Encinitas sculptor creates tribute to Sojourner Truth


Isabella (Bell) Baumfree (1797-1883), who took the name Sojourner Truth when she became a leader in the anti-slavery and women’s suffrage movements of the early 19th century, has been immortalized in bronze with a statue in her honor at Thurgood Marshall College on the UCSD campus.

African-American artist and educator Manuelita Brown of Encinitas, a long-time admirer of Truth, created the work.

Truth was born into slavery on a Dutch farm in Swartekill, New York, in 1797, where she spoke only Dutch until she was 6 years old. She grew into a muscular, 6-foot-tall woman on the farm. Her physical strength, which rivaled that of men, was honed by performing hard work, such as plowing and hoeing fields. At some point in time, she lost her right index finger in a farming accident.

In 1826, at age 29, Truth escaped from slavery with an infant daughter, who was one of five children she bore. Another one of her daughters had already been taken from her and sold into slavery. After her escape, Truth was able to retrieve a son from the farm through a court case, making her the first black woman to accomplish this.

Truth soon joined the company of abolitionists and woman’s rights advocates and became a speaker on tour for these causes. One of her most famous speeches, titled “Ain’t I A Woman,” was given in May 29, 1851 at the Women’s Rights Convention in Akron, Ohio. In this speech, she lobbied for equal pay for equal work for women.

In another famous speech, Truth called for the vote for women, noting that as a woman she could own land and pay taxes, but could not vote. At another speaking engagement, she bared her breasts to the audience when a heckler accused her of being a man in disguise.

During the Civil War, Truth recruited black soldiers for the Union Army. After the war ended, she lobbied for land grants for freed slaves. Her activities were so important that Abraham Lincoln invited her to visit him at the White House.

The commission for the Truth installation came about by happenstance. Manuelita Brown’s husband, Willie C. Brown, a UCSD professor emeritus in the biology department, was meeting with UCSD literature professor Jorge Mariscal.

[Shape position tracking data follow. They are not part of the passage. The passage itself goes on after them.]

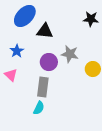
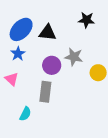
blue ellipse: (25, 16) -> (21, 29), moved
black star: (91, 19) -> (86, 20), moved
cyan semicircle: (39, 108) -> (25, 114), moved

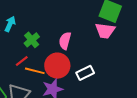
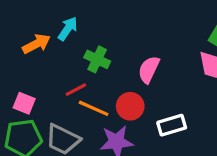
green cross: (32, 40) -> (97, 59), turned -35
red circle: (57, 66) -> (130, 106), size x0.7

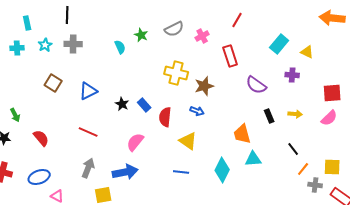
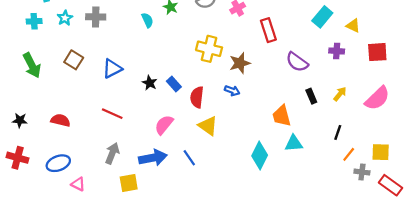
red square: (332, 93) -> (377, 52), moved
yellow arrow: (295, 114) -> (340, 94), turned -56
green arrow: (15, 115) -> (32, 65), moved, size x1.6
pink semicircle: (329, 118) -> (377, 98), size x1.4
red semicircle: (41, 138) -> (61, 120), turned -36
yellow triangle: (188, 141) -> (208, 126), moved
black line: (293, 149) -> (338, 132), turned 56
blue line: (181, 172) -> (189, 158), moved, turned 49

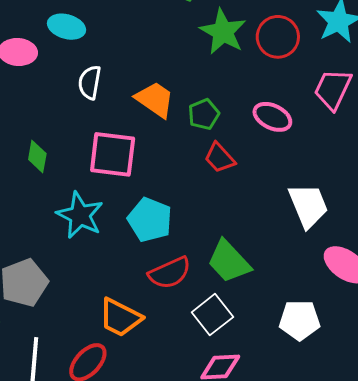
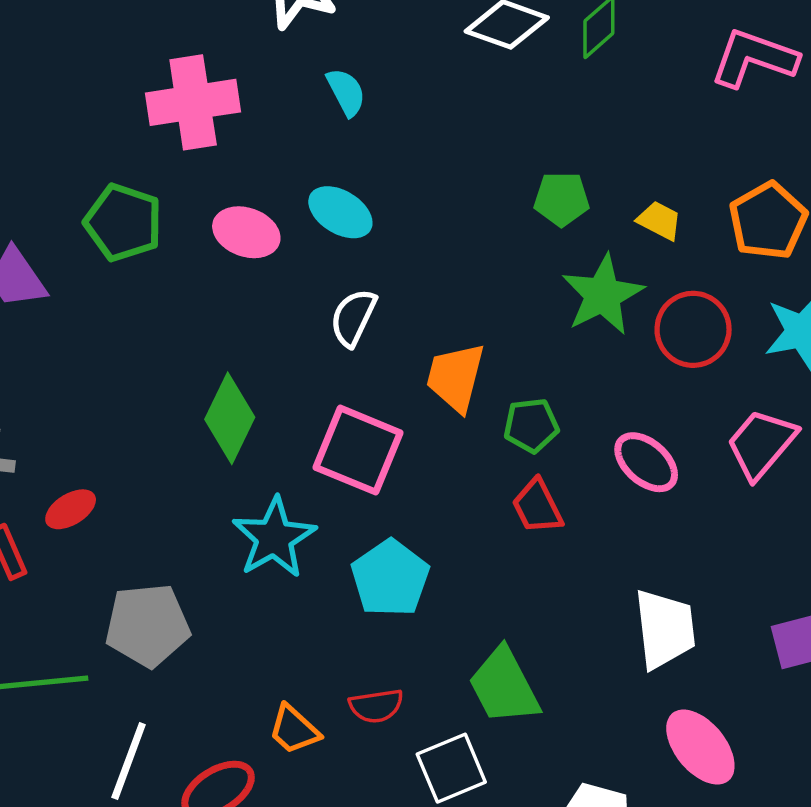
orange trapezoid: (155, 99) -> (456, 377), turned -126
green diamond: (37, 157) -> (230, 418), size x1.5
red semicircle: (170, 273) -> (376, 706), moved, size x0.7
orange trapezoid: (120, 317) -> (294, 730), size x0.7

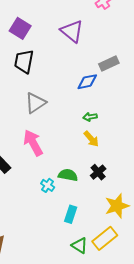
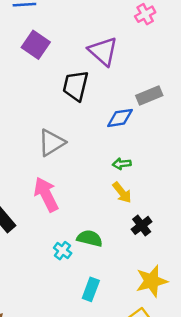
black trapezoid: (24, 61) -> (76, 86), moved
black cross: (98, 172) -> (142, 225), moved

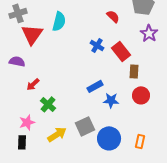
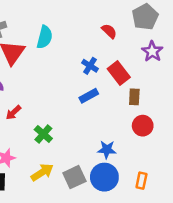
blue rectangle: (95, 86) -> (89, 96), moved
blue star: (111, 100) -> (107, 150), moved
green cross: (48, 104) -> (43, 134), moved
gray square: (85, 126) -> (74, 177), moved

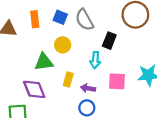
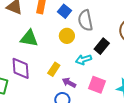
yellow circle: (63, 45) -> (67, 36), moved
cyan arrow: (95, 60) -> (84, 60), turned 49
green triangle: (44, 62) -> (29, 38), moved

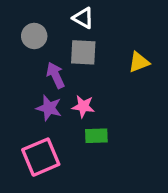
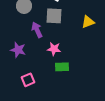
purple star: (49, 108) -> (18, 50), moved
pink square: (41, 157) -> (28, 80), size x0.6

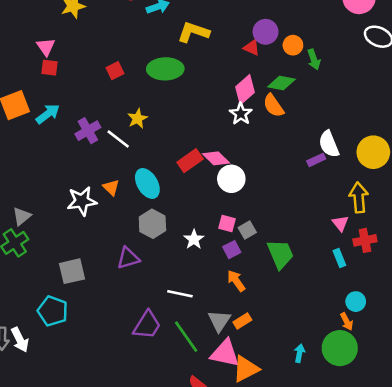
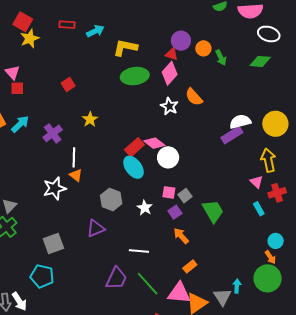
green ellipse: (165, 69) -> (135, 76), moved
green diamond: (281, 83) -> (260, 61), moved
pink diamond: (245, 90) -> (170, 73), moved
white line: (118, 139) -> (74, 157), moved, turned 60
white semicircle: (329, 144) -> (240, 122), turned 105
purple rectangle: (316, 160) -> (232, 135), size x1.5
cyan ellipse: (147, 183) -> (134, 167), moved
gray triangle: (219, 321) -> (222, 297), moved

Mariscal mentioned that his students in the “Dimensions of Culture” series were lobbying for a sculpture of Sojourner Truth on campus. Brown said his wife was working on just such a sculpture in her Encinitas studio, and a deal was struck to bring it to campus.

Manuelita Brown has other sculptures on campus. She did the Triton Fountain in front of the Price Center in 2008, and before that, a small bust of Chief Justice Marshall that stands in front of the Marshall College Administration Building.

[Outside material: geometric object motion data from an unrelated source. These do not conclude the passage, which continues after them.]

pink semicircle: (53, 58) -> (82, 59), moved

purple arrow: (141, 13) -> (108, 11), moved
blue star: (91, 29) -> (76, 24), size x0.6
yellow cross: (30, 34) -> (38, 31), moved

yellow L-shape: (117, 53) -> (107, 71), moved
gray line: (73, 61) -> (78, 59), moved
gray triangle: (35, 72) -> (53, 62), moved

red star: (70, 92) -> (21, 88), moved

Brown also created the eight dolphins in the fountains at the UTC Westfield Mall in 1999, and more recently, a sculpture of a young girl, which is located in Encinitas.

About the artist

Brown grew up in Vienna, Va., on the outskirts of Washington, D.C. Her father, a cab driver, died when she was 16, leaving her mother, a civil service worker, to support her and her two sisters.

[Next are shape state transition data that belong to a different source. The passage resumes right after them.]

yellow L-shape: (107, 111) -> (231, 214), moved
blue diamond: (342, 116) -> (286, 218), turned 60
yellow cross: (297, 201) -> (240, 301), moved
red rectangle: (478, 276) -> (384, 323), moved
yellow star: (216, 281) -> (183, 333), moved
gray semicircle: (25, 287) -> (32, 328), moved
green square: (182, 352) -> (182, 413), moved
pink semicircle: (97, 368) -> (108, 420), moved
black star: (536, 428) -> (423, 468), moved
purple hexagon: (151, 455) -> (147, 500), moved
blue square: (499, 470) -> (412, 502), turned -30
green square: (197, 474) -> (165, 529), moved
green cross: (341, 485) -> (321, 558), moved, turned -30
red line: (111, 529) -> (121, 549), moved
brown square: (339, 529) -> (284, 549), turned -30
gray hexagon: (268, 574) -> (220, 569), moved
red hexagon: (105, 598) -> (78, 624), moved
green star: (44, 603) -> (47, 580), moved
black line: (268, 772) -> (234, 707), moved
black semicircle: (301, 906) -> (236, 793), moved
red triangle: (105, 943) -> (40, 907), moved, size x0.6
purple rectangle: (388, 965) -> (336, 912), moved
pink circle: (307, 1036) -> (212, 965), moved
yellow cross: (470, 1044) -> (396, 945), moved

She said her first encounter with prejudice came when her Girl Scout troop was denied permission to march and carry the American flag in a parade at the Capital because the troop contained black members.

Brown sold her first work of art, a bottle she painted, for 50 cents when she was 8 years old. Recently, the owner of the bottle returned it to her as a keepsake. But even though she had artistic sensibilities, Brown said she dreamed of becoming an engineer to build bridges and roads.

After high school, she was given a scholarship to Virginia State, but since it did not have an engineering major, she elected to study math. At college, she met and married Willy Brown, her husband of 54 years. After his graduation, they moved to Oregon so he could pursue a master’s degree at Oregon State, which is where Brown finished her B.A. in math.

After a stint in the military, the Browns returned to Oregon State where Willy completed a Ph.D. in microbiology. After a post doc at Scripps Institute of Oceanography, he was hired to teach at UCSD.

While her husband taught at UCSD, Brown taught high school math at Torrey Pines and San Dieguito high schools and completed a master’s degree in psychology at UCSD.

Although Brown stills dreams of building road and bridges, she’s chosen sculpture as an avocation because “it lasts!” Her inspirations are artists Rodin and Malliol.

Brown first creates her sculptures out of clay or wax. The figures are then sent to the foundry where molds are made and molten bronze poured into them. Usually a sculpture is made in parts, then welded together and painted with special chemicals to bring out different colors.

Besides pursuing her artwork, Brown is very keen on the importance of education. “I believe in public education,” she said. “That’s the only way to have a good society. You can not have a good society if you reserve education only for the well-to-do.”

UCSD Chancellor Pradeep Khosla said Brown’s “Sojourner Truth” statue is an important addition to the campus because it will “serve to stimulate conversation about who she was and what she stood for and the need to continually address racial and gender equality.”

Brown thinks her sculpture will “remind people of what they can accomplish with a superior education.”